Task to complete: Among the lines below, count those with "CMUSA". Give the total alone.

Material provided:
____

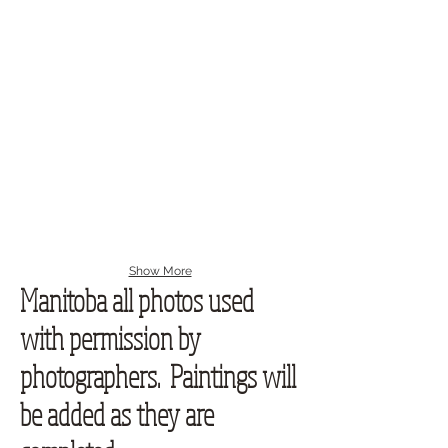
Show More
Manitoba all photos used
with permission by
photographers. Paintings will
be added as they are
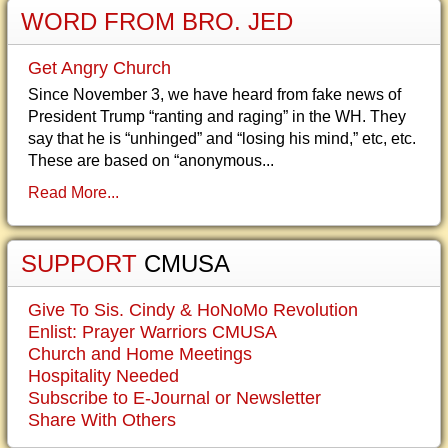
WORD FROM BRO. JED
Get Angry Church
Since November 3, we have heard from fake news of
President Trump “ranting and raging” in the WH. They
say that he is “unhinged” and “losing his mind,” etc, etc.
These are based on “anonymous...
Read More...
SUPPORT
CMUSA
Give To Sis. Cindy & HoNoMo Revolution
Enlist: Prayer Warriors CMUSA
Church and Home Meetings
Hospitality Needed
Subscribe to E-Journal or Newsletter
Share With Others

____

Solved problem: 2